Lost in Latent Space

The token that picks its own teacher

A transformer’s dense feed-forward layer treats every token the same way: each one is shoved through the same pile of weights, whether it is a comma or a rare Sanskrit verb. By 2021 it was clear that this was a strange way to spend compute. The comma did not need the Sanskrit machinery. The Sanskrit verb did not benefit from being averaged into the comma’s path. And yet the dense network paid for both, on every token, on every layer.

The idea of routing — letting each token pick which subnetwork would process it — was older than transformers. Robert Jacobs and Michael Jordan had written about adaptive mixtures of local experts in 1991, when the experts were tiny MLPs and the gating network was a softmax over a handful of options. What changed in 2021, with Google’s Switch Transformer, was scale and surgical placement. Replace the feed-forward block in each transformer layer with a bank of, say, sixty-four expert MLPs. Add a small router — a single linear layer plus a softmax. For each token, send the top-one or top-two experts a copy of that token’s residual stream. Sum the experts’ outputs, weighted by the router’s scores. Discard the rest.

The economics are striking. A model with sixty-four experts per layer has roughly sixty-four times the parameters of a dense model with one such block, but each token still only touches one or two experts. Memory grows; FLOPs barely move. You get a much larger function class for the same forward-pass cost. The trick, in spirit, is hardware arbitrage: GPUs love parallel matrix multiplies, and parameters are cheaper than activations when you have enough HBM. Mixtral, DeepSeek-MoE, and the open-weights wave that followed lived inside this gap.

The pathologies show up in the router. The router is trained end-to-end, but its decisions are discrete in the limit — top-k means most experts see no gradient on most tokens. Two failure modes recur. The first is collapse: a few experts grab most of the traffic, the rest atrophy, and the model behaves like a dense network with extra dead weight. The second is mode-specific routing that the router can’t undo: once an expert specializes in, say, code, the router keeps feeding it code, and any structural shift in the data hits a wall. Practitioners spent years inventing auxiliary losses — load-balancing penalties, importance regularizers, expert capacity caps that drop tokens past a budget — to keep the router honest. None of them are principled. All of them are necessary.

What makes MoE interesting beyond the cost story is what the experts learn. The early reading was that experts would carve up the data by domain: one for math, one for code, one for English prose. Probing studies have found that, mostly, they don’t. Experts cluster on shallower features — token frequency, punctuation, surface morphology — and the work of meaning still happens in the routed mixture, not in any single expert.
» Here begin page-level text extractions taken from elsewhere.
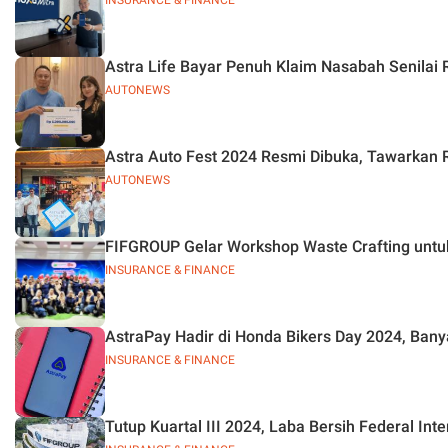
INSURANCE & FINANCE
Astra Life Bayar Penuh Klaim Nasabah Senilai R
AUTONEWS
Astra Auto Fest 2024 Resmi Dibuka, Tawarkan 
AUTONEWS
FIFGROUP Gelar Workshop Waste Crafting untu
INSURANCE & FINANCE
AstraPay Hadir di Honda Bikers Day 2024, Banya
INSURANCE & FINANCE
Tutup Kuartal III 2024, Laba Bersih Federal Int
Dmitry Lepikhin, one of the GShard authors, described it as the router learning a load-balancing protocol more than a taxonomy.
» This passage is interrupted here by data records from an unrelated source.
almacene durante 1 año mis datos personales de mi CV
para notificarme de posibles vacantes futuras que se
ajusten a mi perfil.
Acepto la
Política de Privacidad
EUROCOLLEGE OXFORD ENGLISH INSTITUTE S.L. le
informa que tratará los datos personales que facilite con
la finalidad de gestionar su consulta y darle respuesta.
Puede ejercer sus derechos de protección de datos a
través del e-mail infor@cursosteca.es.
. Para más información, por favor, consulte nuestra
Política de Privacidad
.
That observation matters because it pushes against a tidy story the field would like to tell. We would like to believe that scale produces modularity, that bigger MoE models will give us interpretable specialists we can read like a CV. The evidence so far is that scale produces something stranger: a population of mostly-similar experts whose differentiation is functional rather than semantic. The router is not picking the right tool. It is picking a sufficient one, fast.

What’s next

The interesting frontier is hybrid sparsity — MoE in some layers, dense in others, sometimes per-head rather than per-FFN. And the routing question is alive: differentiable approximations like Soft MoE and Expert Choice avoid the discrete top-k and have moved capacity allocation in the right direction.